At the Merri Creek, Thomas established a strong relationship with Billibellary, the clan head of a group of the Wurundjeri-willam tribe. The Merri Creek Yarra River junction, and the land north as far as the source of the Merri belonged to Billibellary’s people. This relationship helped Thomas gain the trust of the Aboriginal people in the area that would become Darebin. Thomas was a fervent Methodist and his beliefs instilled in him strong values which helped maintain his enthusiasm for his work but his inherent ethnocentrism made it difficult for him to grasp the impact of white settlement on the Aboriginal way of life so he was inevitably frustrated when Aboriginal people would not settle and tie themselves to a site, as is European custom. Above all, William Thomas was an unusually patient and tolerant man, at a time and place where intolerance was the norm. He learnt Aboriginal dialects, which helped settle disputes between tribes and between whites and Aboriginals. He also counselled Aboriginals in jail, trying to help them adapt to life after prison.

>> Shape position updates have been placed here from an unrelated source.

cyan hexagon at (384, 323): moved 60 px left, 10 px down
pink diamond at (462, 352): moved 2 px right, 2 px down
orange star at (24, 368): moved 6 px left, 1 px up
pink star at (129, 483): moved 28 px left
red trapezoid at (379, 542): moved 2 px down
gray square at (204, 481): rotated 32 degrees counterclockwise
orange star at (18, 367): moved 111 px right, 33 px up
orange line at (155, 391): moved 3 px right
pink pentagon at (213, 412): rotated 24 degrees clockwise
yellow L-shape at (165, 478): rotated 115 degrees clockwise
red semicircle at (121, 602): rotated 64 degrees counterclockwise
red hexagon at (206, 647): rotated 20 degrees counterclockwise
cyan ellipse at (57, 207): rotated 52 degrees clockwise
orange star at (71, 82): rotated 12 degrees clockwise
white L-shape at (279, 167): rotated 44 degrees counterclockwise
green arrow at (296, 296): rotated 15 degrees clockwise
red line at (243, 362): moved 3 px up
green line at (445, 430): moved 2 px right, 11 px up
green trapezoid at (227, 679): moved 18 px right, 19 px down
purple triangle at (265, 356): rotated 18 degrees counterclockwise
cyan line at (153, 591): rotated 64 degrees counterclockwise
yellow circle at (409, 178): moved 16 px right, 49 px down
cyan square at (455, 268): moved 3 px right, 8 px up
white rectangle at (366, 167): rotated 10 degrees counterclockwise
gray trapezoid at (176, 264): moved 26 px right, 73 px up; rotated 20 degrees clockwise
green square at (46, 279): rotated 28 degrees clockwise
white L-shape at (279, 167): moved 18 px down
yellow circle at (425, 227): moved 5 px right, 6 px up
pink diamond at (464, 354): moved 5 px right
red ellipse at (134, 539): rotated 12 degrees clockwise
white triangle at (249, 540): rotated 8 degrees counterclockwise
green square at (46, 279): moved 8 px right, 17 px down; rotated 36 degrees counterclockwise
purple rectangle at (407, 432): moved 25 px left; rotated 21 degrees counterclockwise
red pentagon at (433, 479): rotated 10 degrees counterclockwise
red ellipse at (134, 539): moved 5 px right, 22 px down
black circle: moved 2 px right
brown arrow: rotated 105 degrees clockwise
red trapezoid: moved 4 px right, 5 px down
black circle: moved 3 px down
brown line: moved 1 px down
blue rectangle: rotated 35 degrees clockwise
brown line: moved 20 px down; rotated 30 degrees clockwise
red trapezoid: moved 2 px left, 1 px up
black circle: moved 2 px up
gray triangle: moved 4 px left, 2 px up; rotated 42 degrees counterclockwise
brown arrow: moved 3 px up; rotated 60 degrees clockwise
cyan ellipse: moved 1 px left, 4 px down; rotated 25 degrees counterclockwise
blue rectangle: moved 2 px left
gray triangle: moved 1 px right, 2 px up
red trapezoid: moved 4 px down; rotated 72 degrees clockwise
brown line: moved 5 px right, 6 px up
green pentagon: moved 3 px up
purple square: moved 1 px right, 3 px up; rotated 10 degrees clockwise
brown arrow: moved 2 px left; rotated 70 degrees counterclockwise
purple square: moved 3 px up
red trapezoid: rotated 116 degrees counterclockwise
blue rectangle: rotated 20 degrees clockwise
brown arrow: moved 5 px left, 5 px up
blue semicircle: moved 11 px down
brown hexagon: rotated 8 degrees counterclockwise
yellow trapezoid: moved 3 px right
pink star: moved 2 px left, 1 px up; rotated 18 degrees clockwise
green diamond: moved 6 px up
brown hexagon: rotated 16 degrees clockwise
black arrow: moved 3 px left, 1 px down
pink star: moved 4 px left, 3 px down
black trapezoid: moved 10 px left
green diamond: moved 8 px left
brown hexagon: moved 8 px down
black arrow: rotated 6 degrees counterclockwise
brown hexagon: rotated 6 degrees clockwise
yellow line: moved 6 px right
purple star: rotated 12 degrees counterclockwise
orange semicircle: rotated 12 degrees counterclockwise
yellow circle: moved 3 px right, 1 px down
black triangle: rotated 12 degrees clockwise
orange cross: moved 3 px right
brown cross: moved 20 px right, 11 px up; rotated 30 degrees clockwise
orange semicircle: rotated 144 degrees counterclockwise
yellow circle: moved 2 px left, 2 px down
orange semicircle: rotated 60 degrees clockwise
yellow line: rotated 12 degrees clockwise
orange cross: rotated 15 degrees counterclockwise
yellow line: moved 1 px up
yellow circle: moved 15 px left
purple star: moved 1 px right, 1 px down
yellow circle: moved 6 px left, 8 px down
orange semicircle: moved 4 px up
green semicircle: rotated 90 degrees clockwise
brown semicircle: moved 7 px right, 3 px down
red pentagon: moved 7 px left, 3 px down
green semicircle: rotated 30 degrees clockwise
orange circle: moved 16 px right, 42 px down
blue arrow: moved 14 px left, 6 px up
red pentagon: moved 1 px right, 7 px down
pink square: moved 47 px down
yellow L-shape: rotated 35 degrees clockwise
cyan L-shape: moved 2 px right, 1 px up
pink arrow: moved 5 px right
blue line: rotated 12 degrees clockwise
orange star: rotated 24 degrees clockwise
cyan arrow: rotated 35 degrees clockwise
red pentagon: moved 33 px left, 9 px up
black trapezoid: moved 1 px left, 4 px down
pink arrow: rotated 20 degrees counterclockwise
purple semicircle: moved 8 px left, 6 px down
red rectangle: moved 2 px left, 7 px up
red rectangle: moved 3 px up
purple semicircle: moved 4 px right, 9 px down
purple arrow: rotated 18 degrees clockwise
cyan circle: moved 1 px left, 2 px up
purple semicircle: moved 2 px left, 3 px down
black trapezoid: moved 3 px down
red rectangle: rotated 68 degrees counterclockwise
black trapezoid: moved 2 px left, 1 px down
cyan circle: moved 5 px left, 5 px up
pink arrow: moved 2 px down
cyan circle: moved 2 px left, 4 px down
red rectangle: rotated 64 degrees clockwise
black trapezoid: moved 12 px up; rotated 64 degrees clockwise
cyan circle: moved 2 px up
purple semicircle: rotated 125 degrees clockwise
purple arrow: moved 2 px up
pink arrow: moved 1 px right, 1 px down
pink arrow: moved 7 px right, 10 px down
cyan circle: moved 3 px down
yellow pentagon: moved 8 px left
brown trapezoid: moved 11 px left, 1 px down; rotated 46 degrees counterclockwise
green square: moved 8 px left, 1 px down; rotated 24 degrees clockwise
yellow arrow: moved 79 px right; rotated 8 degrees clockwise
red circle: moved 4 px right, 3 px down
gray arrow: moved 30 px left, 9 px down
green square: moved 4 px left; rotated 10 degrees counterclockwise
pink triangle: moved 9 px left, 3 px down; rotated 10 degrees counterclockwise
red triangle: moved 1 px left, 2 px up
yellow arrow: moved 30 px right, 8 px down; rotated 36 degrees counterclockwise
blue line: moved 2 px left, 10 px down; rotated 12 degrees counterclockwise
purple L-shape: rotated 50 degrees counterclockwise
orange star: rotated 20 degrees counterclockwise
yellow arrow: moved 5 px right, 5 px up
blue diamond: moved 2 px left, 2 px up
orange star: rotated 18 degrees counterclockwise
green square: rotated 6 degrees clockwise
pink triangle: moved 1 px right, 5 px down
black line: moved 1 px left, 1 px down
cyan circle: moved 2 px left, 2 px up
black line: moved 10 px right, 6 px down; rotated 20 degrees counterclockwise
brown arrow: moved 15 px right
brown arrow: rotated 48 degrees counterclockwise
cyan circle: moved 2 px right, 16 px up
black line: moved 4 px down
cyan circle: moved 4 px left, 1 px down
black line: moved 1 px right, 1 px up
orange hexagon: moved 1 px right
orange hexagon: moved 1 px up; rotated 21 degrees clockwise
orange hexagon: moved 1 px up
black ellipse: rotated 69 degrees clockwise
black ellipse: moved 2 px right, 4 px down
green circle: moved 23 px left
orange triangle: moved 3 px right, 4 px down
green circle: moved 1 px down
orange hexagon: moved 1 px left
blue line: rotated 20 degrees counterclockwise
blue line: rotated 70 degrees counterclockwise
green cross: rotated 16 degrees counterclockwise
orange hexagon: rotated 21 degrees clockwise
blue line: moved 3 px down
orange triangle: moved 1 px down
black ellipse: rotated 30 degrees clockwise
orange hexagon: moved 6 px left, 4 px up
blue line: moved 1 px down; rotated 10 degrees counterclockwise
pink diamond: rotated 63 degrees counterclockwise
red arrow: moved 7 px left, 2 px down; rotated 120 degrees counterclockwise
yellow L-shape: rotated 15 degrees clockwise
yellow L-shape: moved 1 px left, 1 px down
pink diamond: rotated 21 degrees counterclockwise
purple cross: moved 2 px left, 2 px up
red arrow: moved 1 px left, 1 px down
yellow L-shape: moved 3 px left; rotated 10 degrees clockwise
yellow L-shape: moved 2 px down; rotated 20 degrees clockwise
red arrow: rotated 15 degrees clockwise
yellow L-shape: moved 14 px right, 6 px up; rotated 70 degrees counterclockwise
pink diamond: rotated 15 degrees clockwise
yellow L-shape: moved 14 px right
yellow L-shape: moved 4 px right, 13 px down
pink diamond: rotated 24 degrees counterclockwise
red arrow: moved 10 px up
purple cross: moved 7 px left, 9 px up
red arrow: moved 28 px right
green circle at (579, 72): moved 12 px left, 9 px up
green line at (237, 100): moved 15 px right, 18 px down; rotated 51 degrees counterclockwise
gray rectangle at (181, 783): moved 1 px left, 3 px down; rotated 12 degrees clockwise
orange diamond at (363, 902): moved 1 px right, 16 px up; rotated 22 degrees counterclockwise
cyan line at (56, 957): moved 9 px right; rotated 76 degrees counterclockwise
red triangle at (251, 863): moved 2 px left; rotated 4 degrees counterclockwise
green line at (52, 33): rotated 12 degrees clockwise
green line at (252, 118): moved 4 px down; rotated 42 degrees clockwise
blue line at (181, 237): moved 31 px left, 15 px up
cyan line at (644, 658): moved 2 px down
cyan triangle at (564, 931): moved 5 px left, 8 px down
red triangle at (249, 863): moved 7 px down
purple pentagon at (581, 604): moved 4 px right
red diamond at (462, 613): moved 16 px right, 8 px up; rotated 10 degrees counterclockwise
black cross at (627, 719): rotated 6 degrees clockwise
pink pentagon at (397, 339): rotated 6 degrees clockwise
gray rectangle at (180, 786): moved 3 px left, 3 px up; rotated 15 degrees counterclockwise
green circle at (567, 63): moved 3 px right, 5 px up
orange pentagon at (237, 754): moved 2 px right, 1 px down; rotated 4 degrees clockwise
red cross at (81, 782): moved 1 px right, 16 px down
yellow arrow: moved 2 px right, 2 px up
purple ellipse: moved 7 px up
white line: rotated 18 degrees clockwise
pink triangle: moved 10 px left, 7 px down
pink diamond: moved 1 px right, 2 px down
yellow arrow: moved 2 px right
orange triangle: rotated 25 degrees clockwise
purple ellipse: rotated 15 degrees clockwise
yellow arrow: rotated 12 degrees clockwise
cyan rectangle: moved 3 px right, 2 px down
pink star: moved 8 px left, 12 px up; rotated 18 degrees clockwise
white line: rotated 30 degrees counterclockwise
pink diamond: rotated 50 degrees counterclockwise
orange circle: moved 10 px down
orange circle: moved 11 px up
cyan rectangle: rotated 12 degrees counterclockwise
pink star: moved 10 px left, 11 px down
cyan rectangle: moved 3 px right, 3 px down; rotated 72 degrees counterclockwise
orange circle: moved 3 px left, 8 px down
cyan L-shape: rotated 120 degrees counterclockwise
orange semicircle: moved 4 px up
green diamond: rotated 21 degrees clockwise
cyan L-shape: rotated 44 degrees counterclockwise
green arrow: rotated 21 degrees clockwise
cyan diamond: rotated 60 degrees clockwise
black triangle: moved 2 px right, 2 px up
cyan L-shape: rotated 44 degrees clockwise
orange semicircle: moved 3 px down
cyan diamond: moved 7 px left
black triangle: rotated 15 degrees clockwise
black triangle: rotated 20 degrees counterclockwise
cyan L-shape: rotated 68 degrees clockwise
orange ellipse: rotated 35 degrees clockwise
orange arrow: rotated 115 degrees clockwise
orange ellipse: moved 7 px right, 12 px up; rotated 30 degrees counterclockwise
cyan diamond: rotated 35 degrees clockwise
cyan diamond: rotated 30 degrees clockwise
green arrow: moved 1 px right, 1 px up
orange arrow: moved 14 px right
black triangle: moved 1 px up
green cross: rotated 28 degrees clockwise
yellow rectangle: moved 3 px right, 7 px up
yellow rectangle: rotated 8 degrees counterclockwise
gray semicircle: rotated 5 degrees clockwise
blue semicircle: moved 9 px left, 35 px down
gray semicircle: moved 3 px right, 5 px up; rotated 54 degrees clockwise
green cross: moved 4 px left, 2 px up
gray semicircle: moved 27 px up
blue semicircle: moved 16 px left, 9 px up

While William Thomas developed as strong a relationship with Aboriginals as any white man in his position, he was often criticised by higher government officials, accused of being weak and indecisive. As a consequence he never enjoyed much support and the Merri Creek Station suffered somewhat as a result, compared to other similar stations around Victoria. Yet Aboriginal women trusted him to look after and educate their children when they were not present at the Merri Creek site in the 1840s and he was a well respected and oft used advisor and intermediary for Aboriginal people. He was often able to diffuse tensions that arose due to a lack of understanding of Aboriginal culture. The Wurundjeri-willam gave him the title “Marminata”, which means ‘the good father’.
The Protectorate system was disbanded in 1849, with nothing created to replace it. While Thomas was kept on in the new role of Protector of Aborigines for the Colony of Victoria, his proposals, including an ambitious one of a colony wide school system for Aboriginal children were dismissed as too expensive. Thomas also lobbied for a 5 acre site on the North Fitzroy side of Merri Creek to be set aside as a reserve for Aboriginals visiting Melbourne, but this was dismissed as the site was considered to be ‘too near the township’. He remained the chief advisor to government for Aboriginal welfare until his retirement. He died in 1867.
Clark, Ian D. & Heydon, Toby (2004). A bend in the Yarra: A history of the Merri Creek Protectorate Station and Merri Creek Aboriginal School 1841-1851. Canberra (A.C.T.): Aboriginal Studies Press.
Ellender, Isabel and Christiansen, Peter (2001). People of the Merri Merri: The Wurundjeri in Colonial Days, East Brunswick: Merri Creek Management Committee.
Lemon, Andrew (1983). The Northcote Side of the River. North Melbourne: Hargreen.